In October, the agency wrote to physicians to "call to (their) attention" reports of suicide among children in antidepressant trials. The agency did not, however, urge doctors to stop prescribing the drugs.

Several current and former FDA staff members interviewed by The Chronicle said the dispute over Mosholder's report highlights a lack of assertiveness within the agency over safety issues. They spoke of a split between the Office of Drug Safety Mosholder's office and the FDA's drug-reviewing divisions.

As an example, they cite a hearing last March on a rheumatoid arthritis drug, Arava, which had generated numerous reports of adverse effects, including nine deaths, after being approved by the FDA.

Members of the Office of Drug Safety, who had prepared a 37-page safety report, were present at the hearing but were not allowed to speak. A representative of the FDA division that originally approved the drug, along with the pharmaceutical company that makes the drug, did most of the talking.

A documentary crew from the PBS series Frontline filmed the meeting and afterward, in the hallway, caught up with David Graham, a senior epidemiologist with the Office of Drug Safety. The producers had been denied previous requests to interview Graham, but the government scientist gave a brief interview without permission.

"We had a different perspective, and we really weren't given an opportunity to present our side of the story," Graham, on camera, told the producers. "And the people who did present, the reviewing division and the company, you know, they didn't see a problem. This was a very hostile process. And let's just leave it at that."

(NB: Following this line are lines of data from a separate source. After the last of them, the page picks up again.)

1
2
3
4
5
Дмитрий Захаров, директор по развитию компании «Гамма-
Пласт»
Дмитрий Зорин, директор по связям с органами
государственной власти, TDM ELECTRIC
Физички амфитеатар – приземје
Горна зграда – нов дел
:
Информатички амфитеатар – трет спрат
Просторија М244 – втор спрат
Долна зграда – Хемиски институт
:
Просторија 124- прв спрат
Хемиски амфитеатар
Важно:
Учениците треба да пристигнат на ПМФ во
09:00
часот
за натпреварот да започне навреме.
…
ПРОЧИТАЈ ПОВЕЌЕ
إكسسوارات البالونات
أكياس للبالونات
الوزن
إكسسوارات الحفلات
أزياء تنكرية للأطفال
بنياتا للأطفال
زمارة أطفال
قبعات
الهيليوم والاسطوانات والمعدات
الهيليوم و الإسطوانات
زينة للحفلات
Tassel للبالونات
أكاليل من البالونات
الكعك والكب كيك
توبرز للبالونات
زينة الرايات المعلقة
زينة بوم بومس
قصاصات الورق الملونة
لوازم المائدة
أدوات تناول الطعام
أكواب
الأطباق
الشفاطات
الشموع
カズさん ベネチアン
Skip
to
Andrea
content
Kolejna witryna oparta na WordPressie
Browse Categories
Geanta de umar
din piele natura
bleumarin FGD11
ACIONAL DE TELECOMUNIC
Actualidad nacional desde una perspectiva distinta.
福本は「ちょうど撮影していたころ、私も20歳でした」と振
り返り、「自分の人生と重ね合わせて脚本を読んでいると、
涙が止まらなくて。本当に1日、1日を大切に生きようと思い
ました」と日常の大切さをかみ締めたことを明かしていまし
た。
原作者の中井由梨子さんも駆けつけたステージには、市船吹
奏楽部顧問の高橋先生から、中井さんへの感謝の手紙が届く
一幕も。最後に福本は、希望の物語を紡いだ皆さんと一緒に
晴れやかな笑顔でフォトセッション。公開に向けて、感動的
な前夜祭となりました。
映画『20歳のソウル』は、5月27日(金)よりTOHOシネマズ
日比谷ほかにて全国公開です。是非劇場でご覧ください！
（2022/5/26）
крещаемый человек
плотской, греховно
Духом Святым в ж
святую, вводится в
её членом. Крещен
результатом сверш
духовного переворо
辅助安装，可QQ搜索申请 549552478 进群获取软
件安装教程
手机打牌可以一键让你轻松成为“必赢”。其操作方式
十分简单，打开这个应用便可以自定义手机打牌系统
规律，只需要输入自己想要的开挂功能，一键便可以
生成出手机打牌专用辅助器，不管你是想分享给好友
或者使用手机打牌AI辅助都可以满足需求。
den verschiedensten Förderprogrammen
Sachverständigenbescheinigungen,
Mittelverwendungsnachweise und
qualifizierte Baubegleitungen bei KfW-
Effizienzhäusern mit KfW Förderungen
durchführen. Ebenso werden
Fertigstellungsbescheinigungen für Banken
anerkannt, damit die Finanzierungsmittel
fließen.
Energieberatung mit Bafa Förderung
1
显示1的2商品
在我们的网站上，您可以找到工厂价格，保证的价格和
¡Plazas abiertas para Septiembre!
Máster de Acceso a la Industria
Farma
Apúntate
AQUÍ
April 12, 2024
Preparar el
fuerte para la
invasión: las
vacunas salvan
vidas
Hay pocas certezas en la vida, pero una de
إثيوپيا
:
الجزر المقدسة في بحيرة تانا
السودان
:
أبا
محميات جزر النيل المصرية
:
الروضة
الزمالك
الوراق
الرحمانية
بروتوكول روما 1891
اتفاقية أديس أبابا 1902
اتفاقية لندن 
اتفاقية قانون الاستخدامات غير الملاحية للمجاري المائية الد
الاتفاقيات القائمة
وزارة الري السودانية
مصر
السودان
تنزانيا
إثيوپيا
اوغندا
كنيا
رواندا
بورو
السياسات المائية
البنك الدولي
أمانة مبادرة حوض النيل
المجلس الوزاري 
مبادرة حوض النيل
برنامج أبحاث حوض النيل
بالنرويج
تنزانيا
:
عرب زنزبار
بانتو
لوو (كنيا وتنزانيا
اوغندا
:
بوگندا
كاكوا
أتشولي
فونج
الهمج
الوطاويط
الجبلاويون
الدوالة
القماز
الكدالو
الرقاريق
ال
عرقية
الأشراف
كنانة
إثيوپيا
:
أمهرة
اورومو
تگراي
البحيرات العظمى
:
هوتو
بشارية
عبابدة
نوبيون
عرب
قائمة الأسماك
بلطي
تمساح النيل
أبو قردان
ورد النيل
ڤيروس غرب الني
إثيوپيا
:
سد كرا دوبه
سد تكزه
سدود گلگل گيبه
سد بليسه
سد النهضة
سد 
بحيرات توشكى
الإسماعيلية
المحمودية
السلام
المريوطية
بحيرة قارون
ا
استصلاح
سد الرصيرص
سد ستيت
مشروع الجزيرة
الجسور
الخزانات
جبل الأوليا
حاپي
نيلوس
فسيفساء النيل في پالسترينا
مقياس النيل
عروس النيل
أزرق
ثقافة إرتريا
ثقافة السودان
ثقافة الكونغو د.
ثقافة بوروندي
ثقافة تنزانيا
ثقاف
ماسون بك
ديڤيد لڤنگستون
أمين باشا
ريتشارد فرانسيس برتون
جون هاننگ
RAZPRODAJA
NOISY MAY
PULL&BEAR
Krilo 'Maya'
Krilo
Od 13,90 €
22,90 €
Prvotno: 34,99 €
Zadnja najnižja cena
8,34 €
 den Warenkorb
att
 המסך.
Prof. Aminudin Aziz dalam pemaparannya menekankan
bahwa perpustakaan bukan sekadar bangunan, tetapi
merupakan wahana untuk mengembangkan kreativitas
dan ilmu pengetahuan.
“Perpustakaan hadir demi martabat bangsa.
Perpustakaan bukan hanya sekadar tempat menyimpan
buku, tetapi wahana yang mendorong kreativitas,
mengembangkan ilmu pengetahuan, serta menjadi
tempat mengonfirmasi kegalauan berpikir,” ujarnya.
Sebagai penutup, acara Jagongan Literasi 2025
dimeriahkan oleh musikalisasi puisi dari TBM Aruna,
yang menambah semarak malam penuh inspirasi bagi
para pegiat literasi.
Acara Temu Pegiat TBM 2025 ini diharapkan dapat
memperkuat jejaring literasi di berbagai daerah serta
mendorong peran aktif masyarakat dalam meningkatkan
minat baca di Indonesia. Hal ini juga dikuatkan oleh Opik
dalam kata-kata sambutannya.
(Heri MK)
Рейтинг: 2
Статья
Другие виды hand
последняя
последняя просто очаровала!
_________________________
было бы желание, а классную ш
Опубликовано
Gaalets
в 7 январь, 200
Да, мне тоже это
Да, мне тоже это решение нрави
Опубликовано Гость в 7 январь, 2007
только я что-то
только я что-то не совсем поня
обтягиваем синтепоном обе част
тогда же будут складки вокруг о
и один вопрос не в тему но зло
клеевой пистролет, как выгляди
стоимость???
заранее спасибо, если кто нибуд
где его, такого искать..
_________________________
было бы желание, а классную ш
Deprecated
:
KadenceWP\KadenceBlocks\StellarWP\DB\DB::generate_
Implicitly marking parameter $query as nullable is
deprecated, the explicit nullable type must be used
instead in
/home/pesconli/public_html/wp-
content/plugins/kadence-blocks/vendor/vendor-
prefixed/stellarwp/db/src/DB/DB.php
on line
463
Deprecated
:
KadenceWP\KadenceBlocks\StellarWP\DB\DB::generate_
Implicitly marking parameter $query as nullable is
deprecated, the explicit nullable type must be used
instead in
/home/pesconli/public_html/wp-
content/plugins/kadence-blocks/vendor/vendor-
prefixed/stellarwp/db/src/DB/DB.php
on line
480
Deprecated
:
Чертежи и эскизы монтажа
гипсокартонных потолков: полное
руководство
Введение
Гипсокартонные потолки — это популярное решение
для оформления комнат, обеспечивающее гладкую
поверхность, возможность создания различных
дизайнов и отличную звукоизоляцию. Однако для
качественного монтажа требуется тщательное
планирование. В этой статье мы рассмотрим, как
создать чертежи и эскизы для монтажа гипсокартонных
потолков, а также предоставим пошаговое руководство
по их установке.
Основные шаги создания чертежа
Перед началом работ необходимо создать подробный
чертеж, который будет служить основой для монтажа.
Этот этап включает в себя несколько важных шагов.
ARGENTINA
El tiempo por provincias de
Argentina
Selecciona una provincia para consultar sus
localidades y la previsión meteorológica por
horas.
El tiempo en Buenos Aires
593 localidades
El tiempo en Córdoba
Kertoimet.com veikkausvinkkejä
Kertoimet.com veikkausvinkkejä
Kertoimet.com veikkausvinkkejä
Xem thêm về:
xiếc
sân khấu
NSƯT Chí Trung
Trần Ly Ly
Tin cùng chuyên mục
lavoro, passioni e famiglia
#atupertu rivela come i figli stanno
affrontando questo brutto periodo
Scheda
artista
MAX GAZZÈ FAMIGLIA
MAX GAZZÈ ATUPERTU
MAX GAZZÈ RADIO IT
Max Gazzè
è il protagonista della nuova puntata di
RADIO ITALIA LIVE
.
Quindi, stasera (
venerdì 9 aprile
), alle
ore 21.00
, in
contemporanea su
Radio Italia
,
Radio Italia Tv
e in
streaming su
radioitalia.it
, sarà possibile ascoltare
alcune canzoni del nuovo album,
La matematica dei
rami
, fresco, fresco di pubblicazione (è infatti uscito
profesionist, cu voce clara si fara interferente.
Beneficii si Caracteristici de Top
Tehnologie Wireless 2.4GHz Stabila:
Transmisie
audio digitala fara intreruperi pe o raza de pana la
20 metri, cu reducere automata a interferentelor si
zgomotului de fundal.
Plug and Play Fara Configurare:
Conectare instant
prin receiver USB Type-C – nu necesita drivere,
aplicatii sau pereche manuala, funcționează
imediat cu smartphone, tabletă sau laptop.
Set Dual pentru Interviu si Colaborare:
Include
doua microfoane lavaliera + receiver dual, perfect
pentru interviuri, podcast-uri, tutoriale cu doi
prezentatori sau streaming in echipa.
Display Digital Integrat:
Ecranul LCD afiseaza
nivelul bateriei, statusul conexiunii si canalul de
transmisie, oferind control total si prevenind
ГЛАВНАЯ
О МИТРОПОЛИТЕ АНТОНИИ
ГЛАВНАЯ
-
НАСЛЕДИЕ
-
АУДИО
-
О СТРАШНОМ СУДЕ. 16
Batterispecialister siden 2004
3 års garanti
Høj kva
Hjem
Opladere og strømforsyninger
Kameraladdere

Paul Stolley, a professor and former chairman of the department of epidemiology at the University of Maryland, spent a sabbatical year as a senior consultant in the Office of Drug Safety in 2000 and 2001. While there, he recalls, he tussled with agency managers over the safety of Lotronex, a drug used to treat irritable bowel syndrome, a chronic but usually not serious disease.

Stolley said his investigation uncovered high rates of negative side effects, including a number of deaths, among patients using the drug and led the company to withdraw the drug from the market.

A few months later, over Stolley's objections, the agency allowed the drug back on the market with a "risk management" program aimed at educating patients and doctors about the drug's risks. Stolley said he was excluded from internal FDA meetings on the issue.

"I'm worried about the agency," he says. "I didn't expect people to think I was right just because I was very senior. What I did expect was a vigorous debate and instead of having a vigorous debate, they made a policy decision and then excluded me."